◆ **Supplied data**:

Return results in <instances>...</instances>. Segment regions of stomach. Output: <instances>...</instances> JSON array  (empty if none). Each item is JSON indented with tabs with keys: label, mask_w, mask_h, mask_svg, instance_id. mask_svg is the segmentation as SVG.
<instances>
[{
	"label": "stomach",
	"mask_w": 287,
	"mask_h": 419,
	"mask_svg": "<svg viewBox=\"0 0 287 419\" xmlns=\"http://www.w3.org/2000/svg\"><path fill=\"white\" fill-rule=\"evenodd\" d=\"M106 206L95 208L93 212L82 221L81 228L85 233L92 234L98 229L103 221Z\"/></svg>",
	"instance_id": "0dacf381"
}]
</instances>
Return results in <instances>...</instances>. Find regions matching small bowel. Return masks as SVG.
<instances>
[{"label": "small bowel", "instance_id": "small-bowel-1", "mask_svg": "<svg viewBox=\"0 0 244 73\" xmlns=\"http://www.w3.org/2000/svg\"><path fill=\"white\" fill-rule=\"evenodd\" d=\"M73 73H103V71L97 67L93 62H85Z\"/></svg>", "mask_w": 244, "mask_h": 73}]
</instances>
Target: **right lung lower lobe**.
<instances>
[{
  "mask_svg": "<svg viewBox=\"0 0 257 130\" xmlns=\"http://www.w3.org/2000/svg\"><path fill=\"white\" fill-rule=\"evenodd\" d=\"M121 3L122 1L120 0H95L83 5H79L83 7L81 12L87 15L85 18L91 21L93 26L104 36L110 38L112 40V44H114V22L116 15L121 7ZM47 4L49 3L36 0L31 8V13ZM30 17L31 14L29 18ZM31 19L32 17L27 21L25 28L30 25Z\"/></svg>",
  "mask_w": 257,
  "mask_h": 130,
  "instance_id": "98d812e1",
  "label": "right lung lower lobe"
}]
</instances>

◆ **Directions**: Write the entries out once more, exactly as they appear.

◆ **Result of this exercise**:
Return results in <instances>...</instances>. Segment regions of stomach. Output: <instances>...</instances> JSON array  (empty if none). Each item is JSON indented with tabs with keys: label, mask_w, mask_h, mask_svg, instance_id. mask_svg is the segmentation as SVG.
<instances>
[{
	"label": "stomach",
	"mask_w": 287,
	"mask_h": 419,
	"mask_svg": "<svg viewBox=\"0 0 287 419\" xmlns=\"http://www.w3.org/2000/svg\"><path fill=\"white\" fill-rule=\"evenodd\" d=\"M106 206L95 208L93 212L82 221L81 228L85 233L92 234L98 229L103 221Z\"/></svg>",
	"instance_id": "0dacf381"
}]
</instances>
Return results in <instances>...</instances>. Find regions matching small bowel. Return masks as SVG.
<instances>
[{"label": "small bowel", "instance_id": "small-bowel-1", "mask_svg": "<svg viewBox=\"0 0 244 73\" xmlns=\"http://www.w3.org/2000/svg\"><path fill=\"white\" fill-rule=\"evenodd\" d=\"M73 73H103V71L97 67L93 62H85Z\"/></svg>", "mask_w": 244, "mask_h": 73}]
</instances>
Target: **right lung lower lobe**.
<instances>
[{
  "mask_svg": "<svg viewBox=\"0 0 257 130\" xmlns=\"http://www.w3.org/2000/svg\"><path fill=\"white\" fill-rule=\"evenodd\" d=\"M121 3L122 1L120 0H95L83 5H79L83 7L81 12L87 15L85 18L91 21L93 26L104 36L110 38L112 40V44H114V22L116 15L121 7ZM47 4L49 3L36 0L31 8V13ZM30 17L31 14L29 18ZM31 19L32 17L27 21L25 28L30 25Z\"/></svg>",
  "mask_w": 257,
  "mask_h": 130,
  "instance_id": "98d812e1",
  "label": "right lung lower lobe"
}]
</instances>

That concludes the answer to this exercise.